O’Hara’s is where classic and contemporary meet in the Irish stout world. This Irish craft stays true to the classic flavors while appealing to craft-trained palates with a bit more spice, hops, and bitterness.

Murphy’s Irish Stout

Murphy

ABV: 4%

Average Price: $17.99 for a ten-pack

The Beer:

Another classic, Irish stout, Murphy’s is simple and straightforward in its recipe and flavor. Made with water, malted barley, un-malted barley, hop extract, and made creamy and mellow with the addition of nitrogen, Murphy’s doesn’t need to add anything special or flashy.
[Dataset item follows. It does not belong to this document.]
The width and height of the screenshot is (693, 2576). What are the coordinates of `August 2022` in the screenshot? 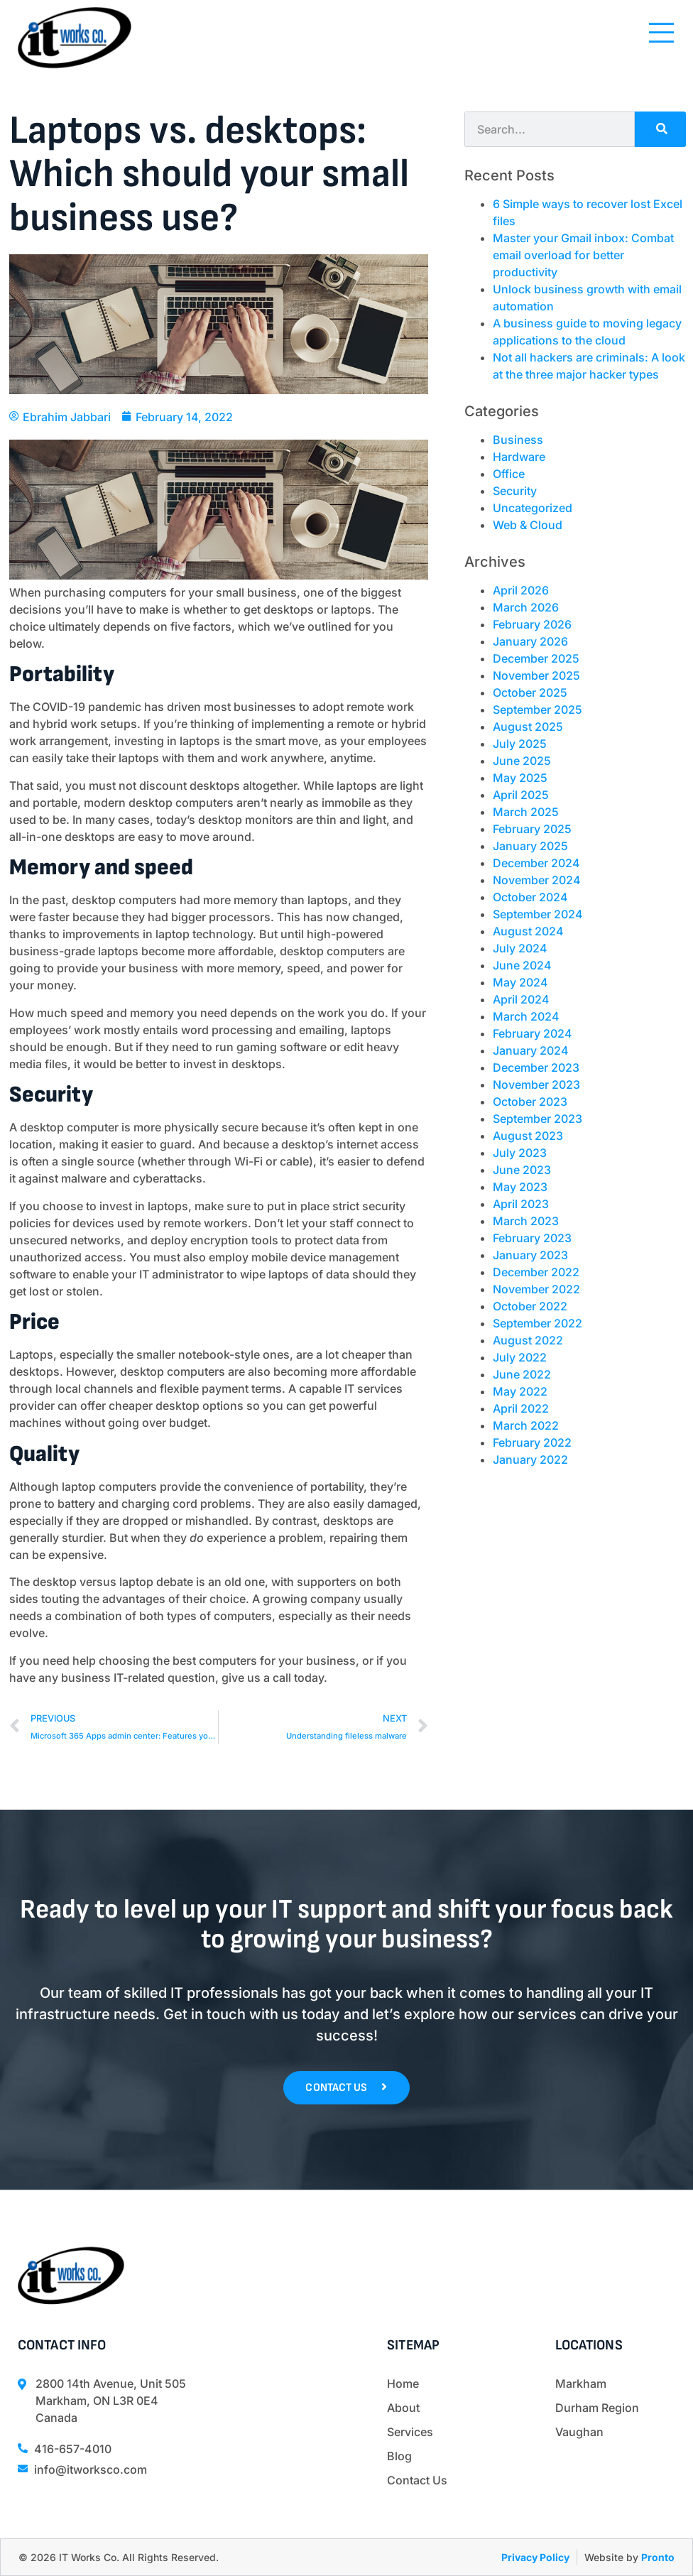 It's located at (528, 1340).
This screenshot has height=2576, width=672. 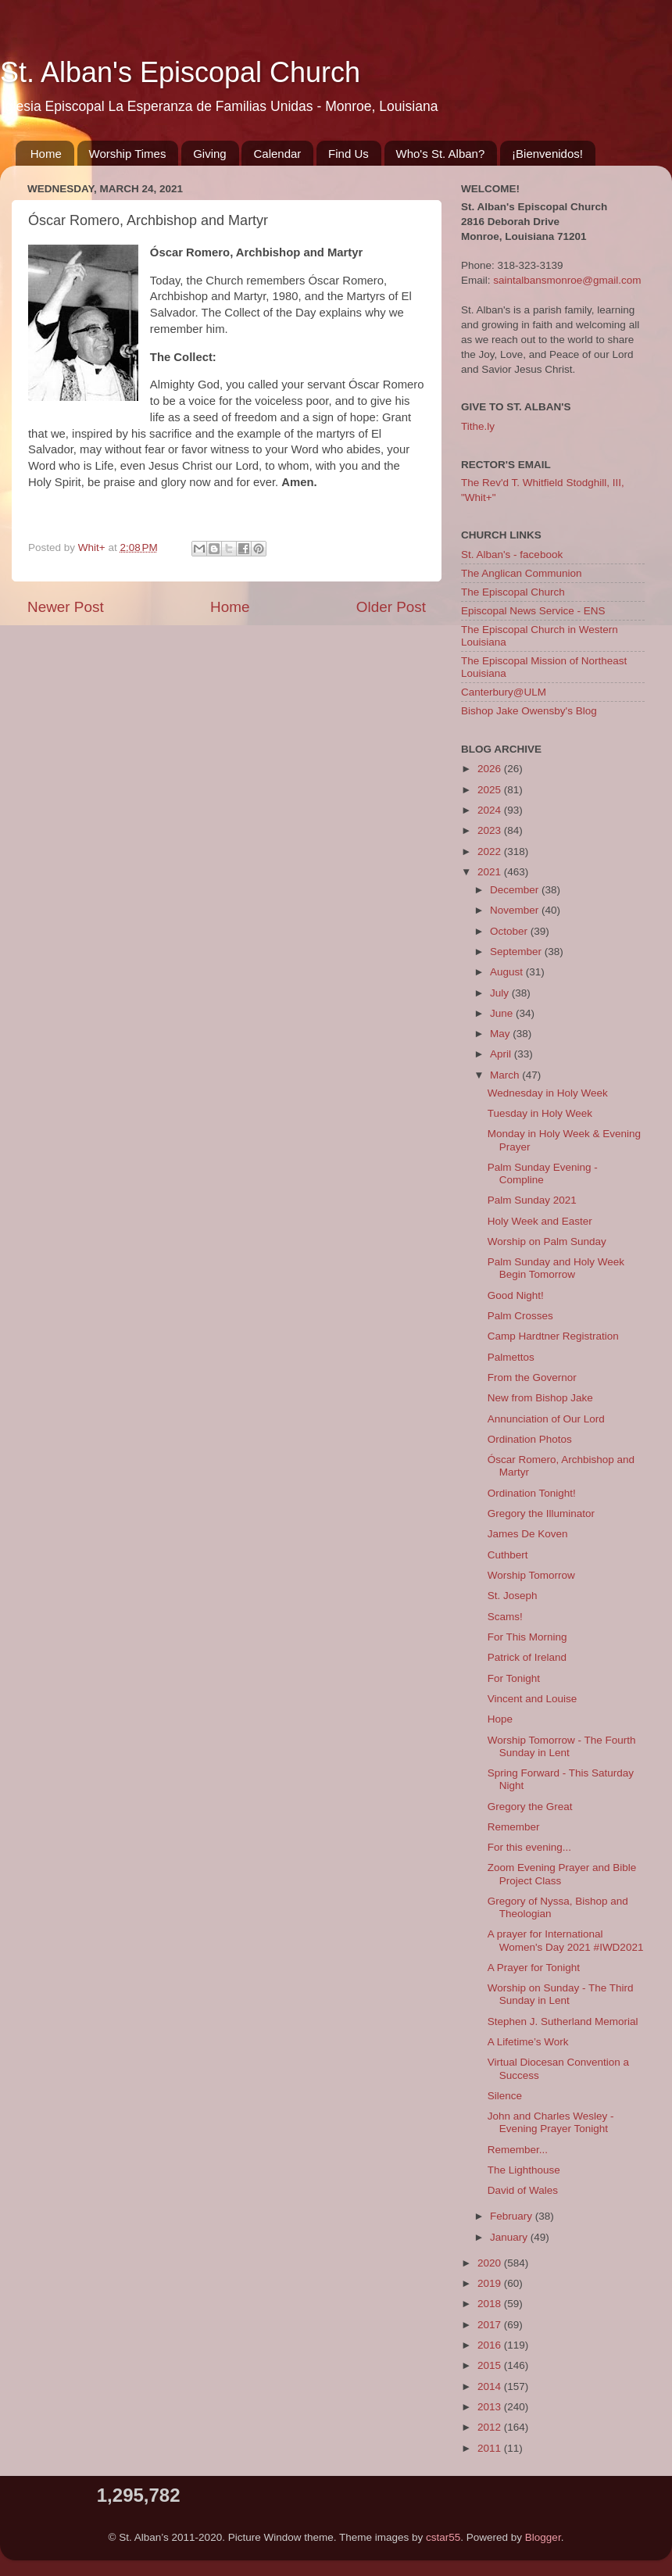 I want to click on Giving, so click(x=210, y=153).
It’s perfect just the way it is.

Tasting Notes:

The nose is filled with hints of coffee, caramel, and a nutty sweetness. Unlike many Irish stouts, this creamy, sweet, vanilla, and fresh-brewed espresso-flavored beer has little-to-no bitter taste with notes of almond cookies dipped in that creamy coffee.

Bottom Line:

If you don’t enjoy the lingering bitterness of some of the more well-known Irish stouts, this is a great beer for you. It leans into the creamy mocha coffee nature subtly while still adhering to traditional stout textures and flavors.

Yards Love Stout

Yards

ABV: 5.5%

Average Price: $10 for a six-pack

The Beer:

This nitro stout was brewed with Chocolate, Crystal, and Black malts as well as roasted barley and toasted wheat. It’s all tied together with creamy nitrogen. The result is a highly drinkable, sweet, rich, American-style Irish stout perfect for winter imbibing.

Tasting Notes:

On the nose, you’ll find fragrant aromas of roasted coffee beans, biscuit cookies, and molasses. On the palate, you’ll get notes of milk chocolate, creamy vanilla, espresso, and cereal. It all ends in a warming, subtly bitter finish.

Bottom Line:

This is a very well-rounded stout. It’s the perfect mix of bitter and sweet and is a great accompaniment to open-faced corned beef sandwiches.

North Coast Old No. 38

North Coast

ABV: 5.4%

Average Price: $12 for a six-pack

The Beer:

This pitch-black beer is labeled as a “Dublin Dry Stout.” It was named for a retired California Western Railroad steam engine that chugged along between Fort Bragg and Willits, California.

Tasting Notes:

Take a moment to breathe in the aromas of roasted malts, caramel, vanilla, and a slight bitterness before taking a sip. The palate is filled with the flavors of toasted barley, sweet treacle, and espresso. The finish is slightly bitter and luxuriously silky.

Bottom Line:

A great pick for stout lovers who want to compare an American brew with the Irish standards. The brew is slightly crisper. It’s a better analog to Guinness Foreign Export in that regard with a brisk, choco-malty nature with a slight spice.

Harpoon Irish Stout

Harpoon

ABV: 4.3%

Average Price: Currently draught only

The Beer:

This sessionable dry Irish-style stout is brewed with 2 Row Pale, Caramel, Roasted Barley, Midnight Wheat, Chocolate, and Flaked Barley malts, as well as Apollo and Willamette hops. It’s well-balanced, highly drinkable, and gets a nice creamy mouthfeel from the addition of nitrogen.

Tasting Notes:

The nose is filled with that symphony of roasted malts as well as rich chocolate and sweet vanilla beans. The sip features creamy toffee, bitter coffee, and nutty sweetness. A slightly bitter, hoppy finish closes things out in a way that feels unexpected for the style.

Bottom Line:

Harpoon is located in the heart of Boston, so it should come as no surprise that its Irish stout is robust and rich enough to grapple with a March chill. It’s also created to emulate the Irish classics while adding in an American spin with amped-up flavors across the board.